The United Nations has cracked down on the flow of Iraq's Basrah Light crude oil through an Egyptian pipeline in an effort to prevent mispricing, but traders say the move has throttled legitimate European sales.

While some players may have abused the privilege of using the SUMED pipeline to transport the crude from the Gulf to Mediterranean Europe, traders say the line was largely used for perfectly legal sales of Basrah Light to Europe.

"I think they're overstepping their mandate and limiting trade because of a few occurrences," said one trader active in Iraqi business. "We don't think they have the right."

Industry sources say traders have taken their complaints directly to the United Nations, saying the SUMED play should be exempted from a new requirement meant to guarantee that oil priced for one destination is not shipped to another.

It is a problem that has recently complicated the five-year-old oil-for-food programme to allow Iraq to export its crude, and the SUMED play is not the only one. Swiss trader Glencore's activities are currently being closely examined by the United Nations after a U.S.-priced cargo of Kirkuk crude - it lifted out of the Turkish port of Ceyhan in late February - ended up in Croatia, UN sources say.

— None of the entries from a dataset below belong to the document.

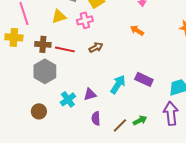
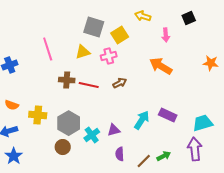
orange arrow: (137, 30) -> (161, 66), size x1.6
yellow cross: (14, 37) -> (38, 115), moved
gray hexagon: (45, 71) -> (69, 123), moved

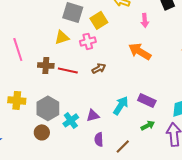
pink line: (48, 49) -> (18, 49), moved
green arrow: (164, 156) -> (148, 125), moved

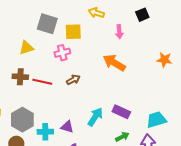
yellow square: (99, 20) -> (73, 32), turned 30
yellow triangle: (62, 37) -> (26, 48), moved
purple triangle: (93, 115) -> (67, 127), turned 32
cyan cross: (71, 120) -> (45, 132), turned 35

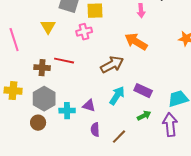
yellow triangle: (26, 48) -> (48, 27), turned -42
brown cross: (20, 77) -> (42, 68), moved
brown arrow: (73, 80) -> (112, 65), moved, size x1.6

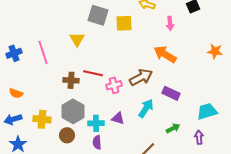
pink cross: (84, 32) -> (114, 85), moved
yellow cross: (13, 91) -> (42, 119), moved
purple rectangle: (143, 91) -> (171, 93), moved
purple arrow: (170, 125) -> (199, 137), size x0.6
purple semicircle: (95, 130) -> (97, 142), moved

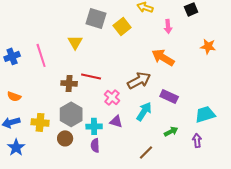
yellow square: (124, 23) -> (122, 26), turned -36
orange star: (215, 51) -> (208, 46), moved
pink cross: (114, 85) -> (112, 97), moved, turned -35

A month ago the United Nations began requiring tanker captains to sign a document stipulating that they deliver their cargo to the agreed final destination. It is an effort to prevent traders from pricing the oil to one destination, like the United States, for which official prices are very high, and selling it to another, like Europe. The ploy could net the trader a $2 to $3 a barrel profit.

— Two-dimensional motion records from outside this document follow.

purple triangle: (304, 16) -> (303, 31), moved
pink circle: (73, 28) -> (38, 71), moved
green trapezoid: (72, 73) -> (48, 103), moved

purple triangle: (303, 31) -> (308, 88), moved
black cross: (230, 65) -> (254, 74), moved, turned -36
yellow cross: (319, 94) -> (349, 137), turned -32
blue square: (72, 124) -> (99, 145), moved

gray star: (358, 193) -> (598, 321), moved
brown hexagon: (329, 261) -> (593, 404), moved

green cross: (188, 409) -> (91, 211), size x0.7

By using the SUMED pipeline, a trader could in theory sell Basrah Light originally priced for a U.S. destination to a European buyer at a significant profit thanks to freight savings and market discrepancies.

Use of the pipeline helps disguise the illegal play, but it is also a means of legitimately shipping large volumes of European-priced Basrah Light into Europe more cheaply than the Suez Canal or the lengthy voyage around the Cape of Good Hope.

The two million barrel per day SUMED mostly handles Saudi and Iranian crude, pumped in at the Red Sea terminal of Ain Sukhna and out again at the Mediterranean port of Sidi Kerir. But the UN clamp down on SUMED has frustrated many traders trying to sell Basrah Light into Europe, who say the crude via alternate routes is no longer economically viable. Europe took as much as five million barrels of Basrah in March.

"They're imposing restrictions on a fair business practice," said one trader. Although some sources said U.S.-bound crude was also being moved through the pipeline, most traders said the six to seven-day savings in transit time to the United States gained by sending crude through the SUMED is lost in port fees and delays.